This patch adds IPPROTO_ICMP socket kind.  It makes it possible to send
ICMP_ECHO messages and receive the corresponding ICMP_ECHOREPLY messages
without any special privileges.  In other words, the patch makes it
possible to implement setuid-less and CAP_NET_RAW-less /bin/ping.  In
order not to increase the kernel's attack surface, the new functionality
is disabled by default, but is enabled at bootup by supporting Linux
distributions, optionally with restriction to a group or a group range
(see below).

Similar functionality is implemented in Mac OS X:
http://www.manpagez.com/man/4/icmp/

A new ping socket is created with

    socket(PF_INET, SOCK_DGRAM, PROT_ICMP)
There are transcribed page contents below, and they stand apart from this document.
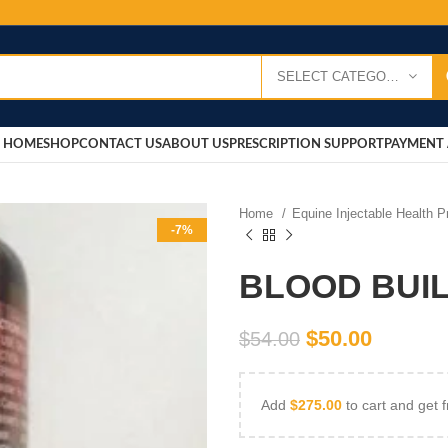
SELECT CATEGORY
HOME
SHOP
CONTACT US
ABOUT US
PRESCRIPTION SUPPORT
PAYMENT 
Home
Equine Injectable Health 
-7%
BLOOD BUI
$
50.00
$
54.00
Add
$
275.00
to cart and get f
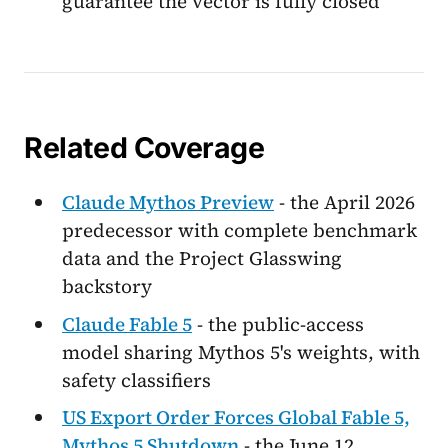
guarantee the vector is fully closed
Related Coverage
Claude Mythos Preview
- the April 2026
predecessor with complete benchmark
data and the Project Glasswing
backstory
Claude Fable 5
- the public-access
model sharing Mythos 5's weights, with
safety classifiers
US Export Order Forces Global Fable 5,
Mythos 5 Shutdown
- the June 12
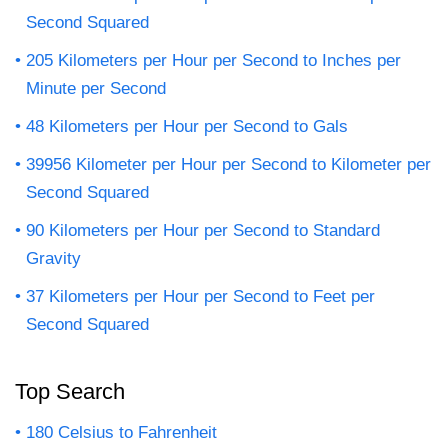
Second Squared
205 Kilometers per Hour per Second to Inches per
Minute per Second
48 Kilometers per Hour per Second to Gals
39956 Kilometer per Hour per Second to Kilometer per
Second Squared
90 Kilometers per Hour per Second to Standard
Gravity
37 Kilometers per Hour per Second to Feet per
Second Squared
Top Search
180 Celsius to Fahrenheit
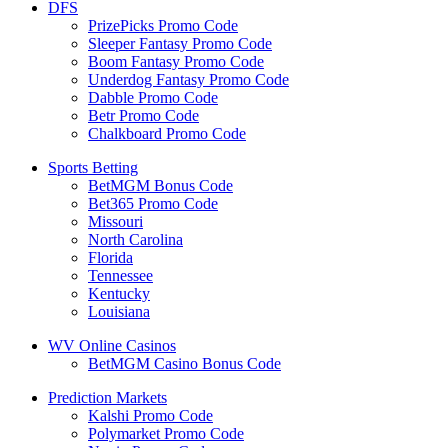
DFS
PrizePicks Promo Code
Sleeper Fantasy Promo Code
Boom Fantasy Promo Code
Underdog Fantasy Promo Code
Dabble Promo Code
Betr Promo Code
Chalkboard Promo Code
Sports Betting
BetMGM Bonus Code
Bet365 Promo Code
Missouri
North Carolina
Florida
Tennessee
Kentucky
Louisiana
WV Online Casinos
BetMGM Casino Bonus Code
Prediction Markets
Kalshi Promo Code
Polymarket Promo Code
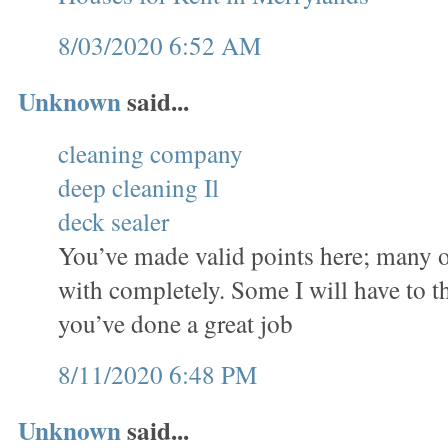
8/03/2020 6:52 AM
Unknown
said...
cleaning company
deep cleaning Il
deck sealer
You’ve made valid points here; many o
with completely. Some I will have to t
you’ve done a great job
8/11/2020 6:48 PM
Unknown
said...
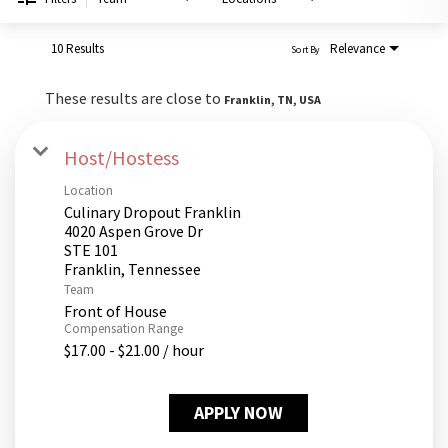
PUSHING DAISIES
WILDFLOWER
10 Results
Relevance
Sort By
ZINBURGER
These results are close to
Franklin, TN, USA
SOCIETY SWAN
FAQS
Host/Hostess
Location
Culinary Dropout Franklin
4020 Aspen Grove Dr
STE 101
Team
Front of House
Compensation Range
$17.00 - $21.00 / hour
APPLY NOW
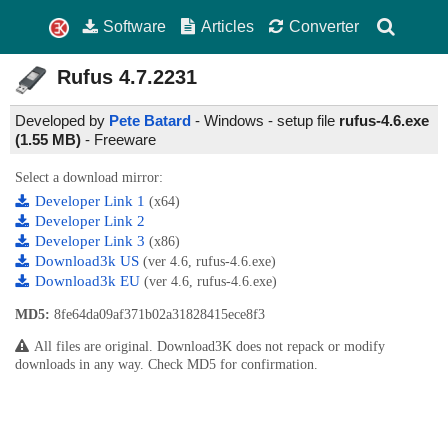
Software
Articles
Converter
Rufus
4.7.2231
Developed by
Pete Batard
- Windows - setup file
rufus-4.6.exe
(1.55 MB)
-
Freeware
Select a download mirror:
Developer Link 1
(x64)
Developer Link 2
Developer Link 3
(x86)
Download3k US
(ver 4.6, rufus-4.6.exe)
Download3k EU
(ver 4.6, rufus-4.6.exe)
MD5:
8fe64da09af371b02a31828415ece8f3
All files are original. Download3K does not repack or modify
downloads in any way. Check MD5 for confirmation.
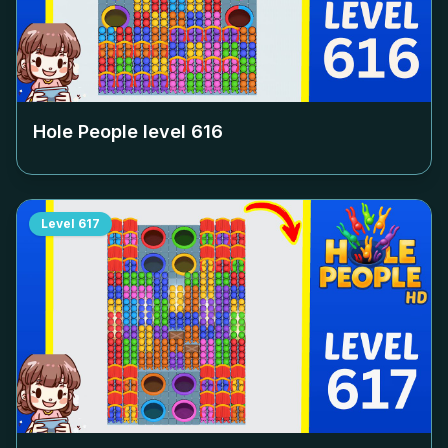
Hole People level
616
Level
617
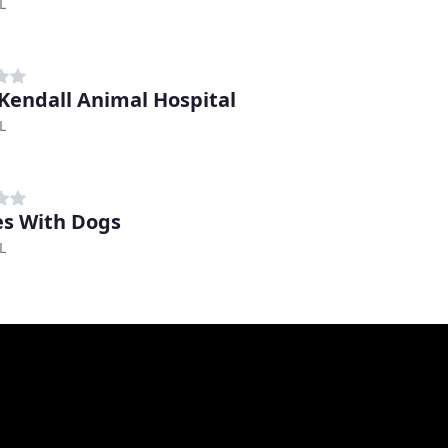
L
Kendall Animal Hospital
L
s With Dogs
L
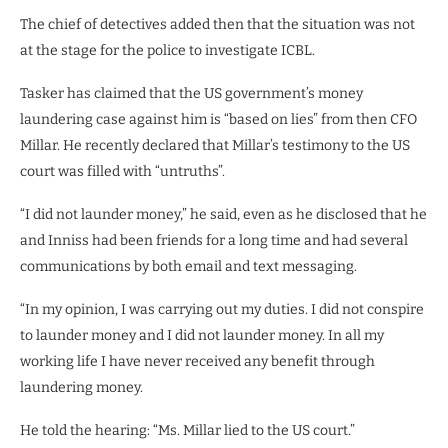
The chief of detectives added then that the situation was not
at the stage for the police to investigate ICBL.
Tasker has claimed that the US government’s money
laundering case against him is “based on lies” from then CFO
Millar. He recently declared that Millar’s testimony to the US
court was filled with “untruths”.
“I did not launder money,” he said, even as he disclosed that he
and Inniss had been friends for a long time and had several
communications by both email and text messaging.
“In my opinion, I was carrying out my duties. I did not conspire
to launder money and I did not launder money. In all my
working life I have never received any benefit through
laundering money.
He told the hearing: “Ms. Millar lied to the US court.”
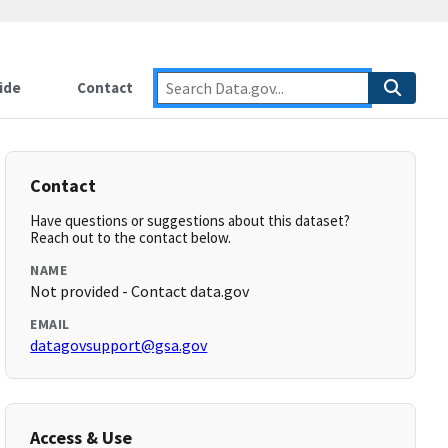
ide
Contact
Contact
Have questions or suggestions about this dataset?
Reach out to the contact below.
NAME
Not provided - Contact data.gov
EMAIL
datagovsupport@gsa.gov
Access & Use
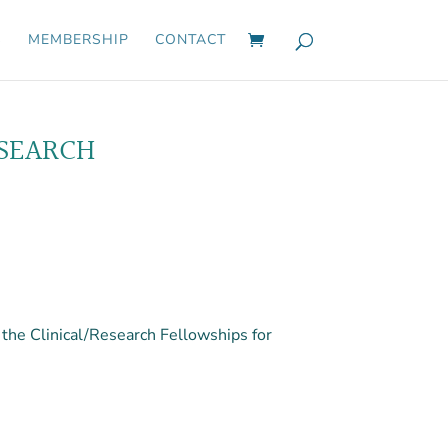
S
MEMBERSHIP
CONTACT
ESEARCH
he Clinical/Research Fellowships for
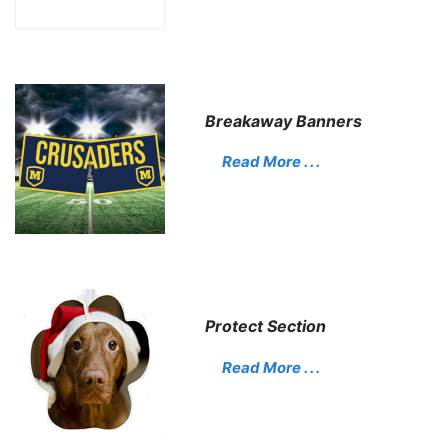
Breakaway Banners
Read More . . .
Protect Section
Read More . . .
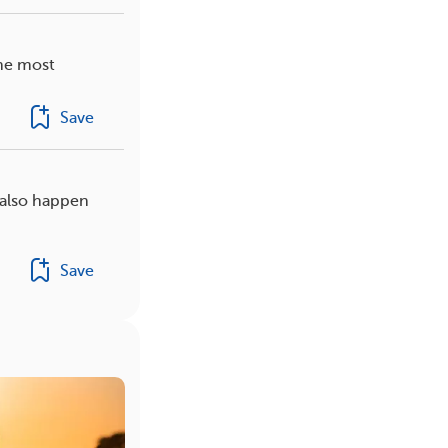
the most
Save
 also happen
Save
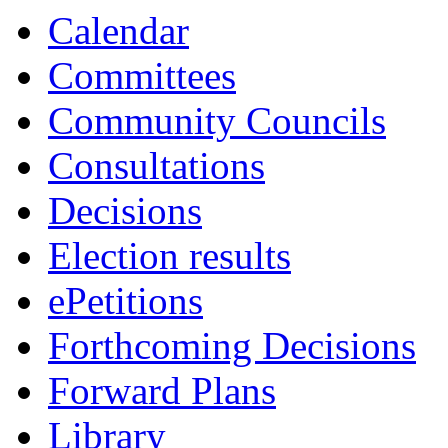
13:30
13:30
10:30
Calendar
Committees
Community Councils
Consultations
Decisions
Election results
ePetitions
Forthcoming Decisions
Forward Plans
Library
Message identifiers (octets 4-5 of ICMP header) are interpreted as local
ports. Addresses are stored in struct sockaddr_in. No port numbers are
reserved for privileged processes, port 0 is reserved for API ("let the
kernel pick a free number"). There is no notion of remote ports, remote
port numbers provided by the user (e.g. in connect()) are ignored.

Data sent and received include ICMP headers. This is deliberate to:
1) Avoid the need to transport headers values like sequence numbers by
other means.
2) Make it easier to port existing programs using raw sockets.
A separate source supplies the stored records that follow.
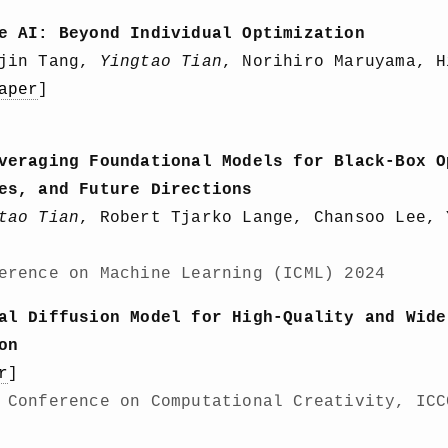
e AI: Beyond Individual Optimization
ujin Tang,
Yingtao Tian
, Norihiro Maruyama, H
aper
]
veraging Foundational Models for Black-Box O
es, and Future Directions
tao Tian
, Robert Tjarko Lange, Chansoo Lee, 
erence on Machine Learning (ICML) 2024
al Diffusion Model for High-Quality and Wide
on
r
]
 Conference on Computational Creativity, ICC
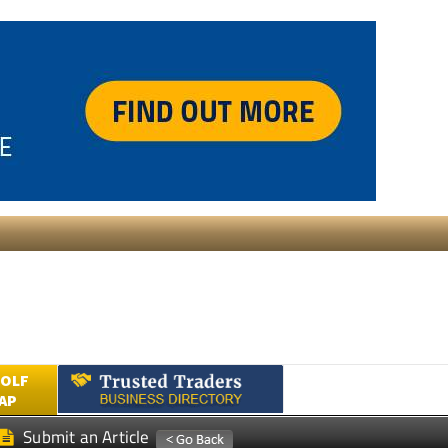
GOLF
AP
Submit an Article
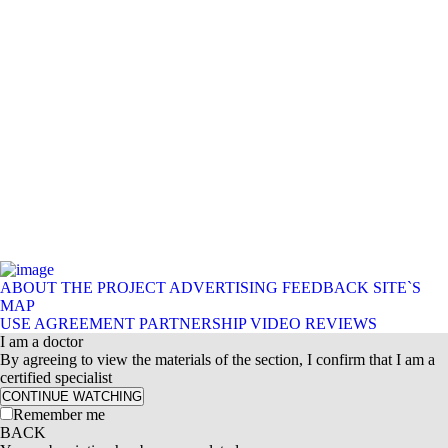
ABOUT THE PROJECT
ADVERTISING
FEEDBACK
SITE`S
MAP
USE AGREEMENT
PARTNERSHIP
VIDEO REVIEWS
I am a doctor
By agreeing to view the materials of the section, I confirm that I am a
certified specialist
CONTINUE WATCHING
Remember me
BACK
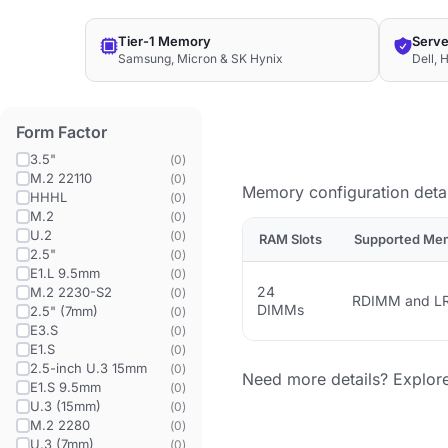
Tier-1 Memory
Serve
Samsung, Micron & SK Hynix
Dell, 
Form Factor
3.5"
(
0
)
M.2 22110
(
0
)
Memory configuration detai
HHHL
(
0
)
M.2
(
0
)
U.2
(
0
)
RAM Slots
Supported Me
2.5"
(
0
)
E1.L 9.5mm
(
0
)
24
M.2 2230-S2
(
0
)
RDIMM and L
DIMMs
2.5" (7mm)
(
0
)
E3.S
(
0
)
E1.S
(
0
)
2.5-inch U.3 15mm
(
0
)
Need more details? Explor
E1.S 9.5mm
(
0
)
U.3 (15mm)
(
0
)
M.2 2280
(
0
)
U.3 (7mm)
(
0
)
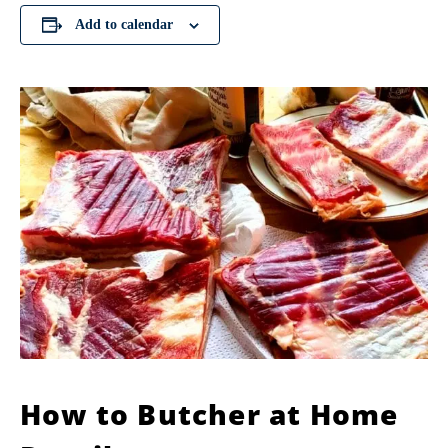
Add to calendar
How to Butcher at Home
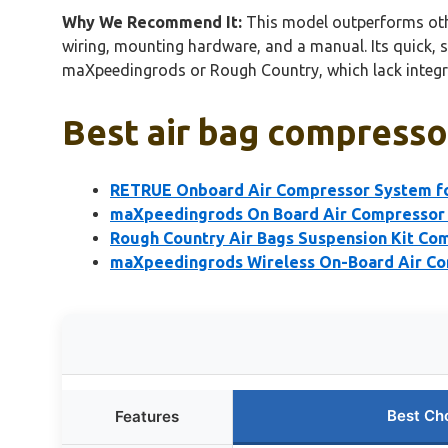
Why We Recommend It:
This model outperforms other
wiring, mounting hardware, and a manual. Its quick, 
maXpeedingrods or Rough Country, which lack integra
Best air bag compressor
RETRUE Onboard Air Compressor System fo
maXpeedingrods On Board Air Compressor 
Rough Country Air Bags Suspension Kit C
maXpeedingrods Wireless On-Board Air Com
Best Ch
Features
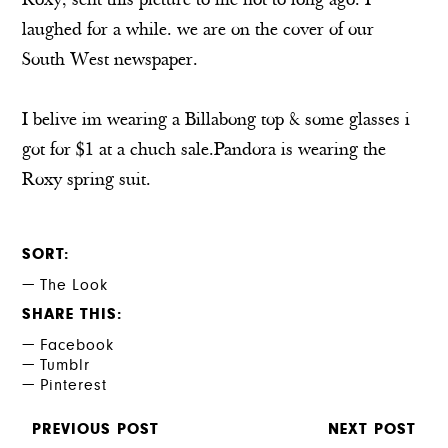
Roxy, sent this picture to me not to long ago. I
laughed for a while. we are on the cover of our
South West newspaper.
I belive im wearing a Billabong top & some glasses i
got for $1 at a chuch sale.Pandora is wearing the
Roxy spring suit.
SORT
The Look
SHARE THIS
Facebook
Tumblr
Pinterest
PREVIOUS POST
NEXT POST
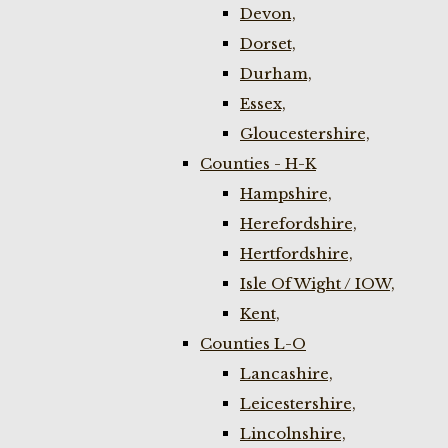
Devon,
Dorset,
Durham,
Essex,
Gloucestershire,
Counties - H-K
Hampshire,
Herefordshire,
Hertfordshire,
Isle Of Wight / IOW,
Kent,
Counties L-O
Lancashire,
Leicestershire,
Lincolnshire,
ICMP headers given to send() are checked and sanitized. The type must be
ICMP_ECHO and the code must be zero (future extensions might relax this,
see below). The id is set to the number (local port) of the socket, the
checksum is always recomputed.

ICMP reply packets received from the network are demultiplexed according
to their id's, and are returned by recv() without any modifications.
IP header information and ICMP errors of those packets may be obtained
via ancillary data (IP_RECVTTL, IP_RETOPTS, and IP_RECVERR). ICMP source
quenches and redirects are reported as fake errors via the error queue
(IP_RECVERR); the next hop address for redirects is saved to ee_info (in
network order).

socket(2) is restricted to the group range specified in
"/proc/sys/net/ipv4/ping_group_range".  It is "1 0" by default, meaning
that nobody (not even root) may create ping sockets.  Setting it to "100
100" would grant permissions to the single group (to either make
/sbin/ping g+s and owned by this group or to grant permissions to the
"netadmins" group), "0 4294967295" would enable it for the world, "100
4294967295" would enable it for the users, but not daemons.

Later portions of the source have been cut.